High bias anomaly in YBa2Cu3O7/LaMnO_{3+delta}/YBa2Cu3O7 Superconductor/Ferromagnetic Insulator/Superconductor junctions: Evidence for a long-range superconducting proximity effect through the conduction band of a ferromagnetic insulator

TL;DR

This study reveals a long-range spin-triplet superconducting proximity effect through a ferromagnetic insulator, evidenced by excess current and photon emission in superconductor/ferromagnetic insulator/superconductor junctions, challenging conventional understanding.

Contribution

It provides experimental evidence for a long-range, unconventional spin-triplet superconducting proximity effect mediated by non-equilibrium electrons in a ferromagnetic insulator.

Findings

Observation of a step-like excess current onset below T_c

Detection of photon emission at large bias voltage

Proximity effect extends over 20 nm in the ferromagnetic insulator

Abstract

We study the perpendicular transport characteristics of small superconductor/ferromagnetic insulator/superconductor (YBa$_2$Cu$_3$O$_{7-x}$/LaMnO$_{3+\delta}$/YBa$_2$Cu$_3$O$_{7-x}$) tunnel junctions.
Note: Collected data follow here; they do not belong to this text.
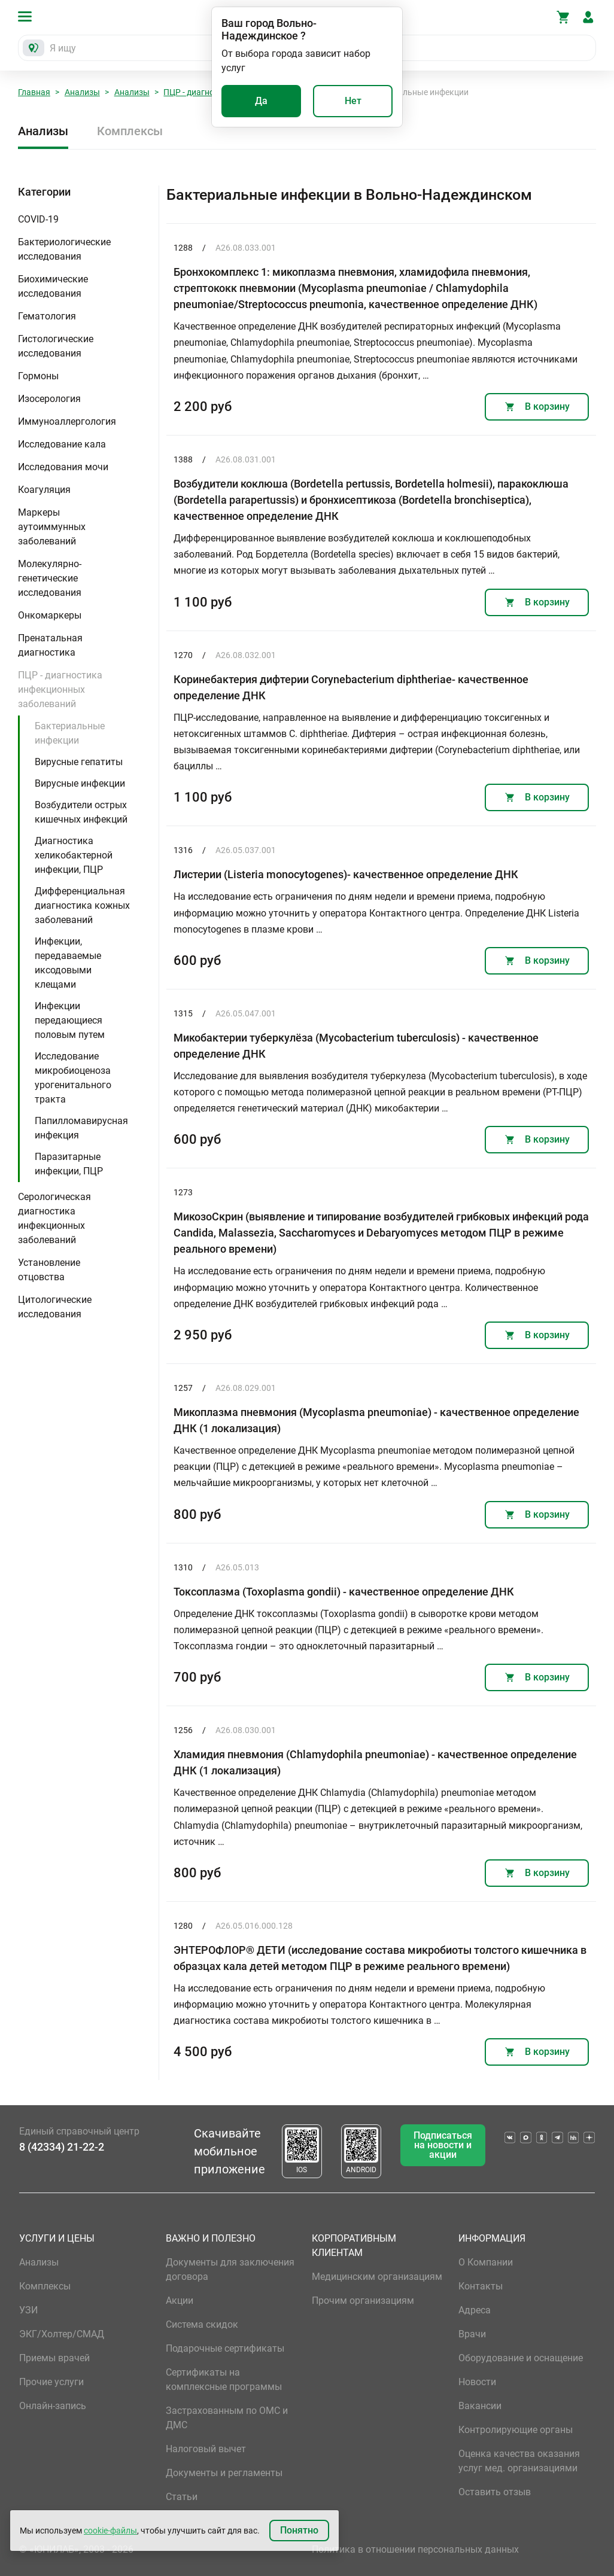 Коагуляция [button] (44, 489)
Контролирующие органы (515, 2429)
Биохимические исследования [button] (53, 286)
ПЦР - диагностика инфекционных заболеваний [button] (60, 689)
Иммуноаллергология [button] (67, 421)
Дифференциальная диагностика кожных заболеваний (82, 905)
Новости (477, 2382)
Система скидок (202, 2324)
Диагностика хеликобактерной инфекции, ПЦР (74, 855)
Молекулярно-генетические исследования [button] (49, 578)
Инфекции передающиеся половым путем (70, 1020)
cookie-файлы (110, 2530)
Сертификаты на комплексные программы (224, 2379)
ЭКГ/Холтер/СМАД (61, 2334)
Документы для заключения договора (230, 2269)
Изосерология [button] (49, 398)
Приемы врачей (54, 2358)
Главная (34, 92)
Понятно (299, 2530)
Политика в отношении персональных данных (415, 2549)
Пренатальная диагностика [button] (50, 645)
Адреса (474, 2310)
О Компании (485, 2262)
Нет (353, 100)
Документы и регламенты (224, 2472)
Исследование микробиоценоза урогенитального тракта (73, 1078)
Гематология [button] (47, 316)
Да (261, 100)
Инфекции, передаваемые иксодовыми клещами (68, 963)
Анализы (82, 92)
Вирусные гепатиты (79, 762)
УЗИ (28, 2310)
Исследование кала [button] (62, 444)
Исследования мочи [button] (63, 467)
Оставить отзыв (494, 2492)
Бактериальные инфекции (70, 733)
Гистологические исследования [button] (55, 346)
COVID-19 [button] (38, 219)
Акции (179, 2300)
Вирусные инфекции (80, 783)
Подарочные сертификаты (225, 2348)
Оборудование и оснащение (520, 2358)
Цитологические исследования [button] (55, 1307)
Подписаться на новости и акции (443, 2145)
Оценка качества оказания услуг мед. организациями (519, 2461)
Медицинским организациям (377, 2276)
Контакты (480, 2286)
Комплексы (130, 131)
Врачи (472, 2334)
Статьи (181, 2496)
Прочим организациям (363, 2300)
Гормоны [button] (38, 376)
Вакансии (479, 2405)
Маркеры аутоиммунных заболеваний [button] (52, 527)
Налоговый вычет (206, 2449)
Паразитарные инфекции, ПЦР (69, 1164)
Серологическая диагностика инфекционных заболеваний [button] (54, 1218)
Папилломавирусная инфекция (81, 1128)
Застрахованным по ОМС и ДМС (227, 2418)
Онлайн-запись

At a large bias voltage $V\sim 1$ V we observe a step-like onset of excess current that occurs below the superconducting transition temperature $T<T_c$ and is easily suppressed by a magnetic field. The phenomenon is attributed to a novel type of the superconducting proximity effect of non-equilibrium electrons injected into the conduction band of the ferromagnetic insulator via a Fowler-Nordheim tunneling process. The occurrence of a strongly non-equilibrium population is confirmed by the detection of photon emission at large bias voltage. Since the conduction band in our ferromagnetic insulator is strongly spin polarized, the long-range (20 nm) of the observed proximity effect provides evidence for an unconventional spin-triplet superconducting state.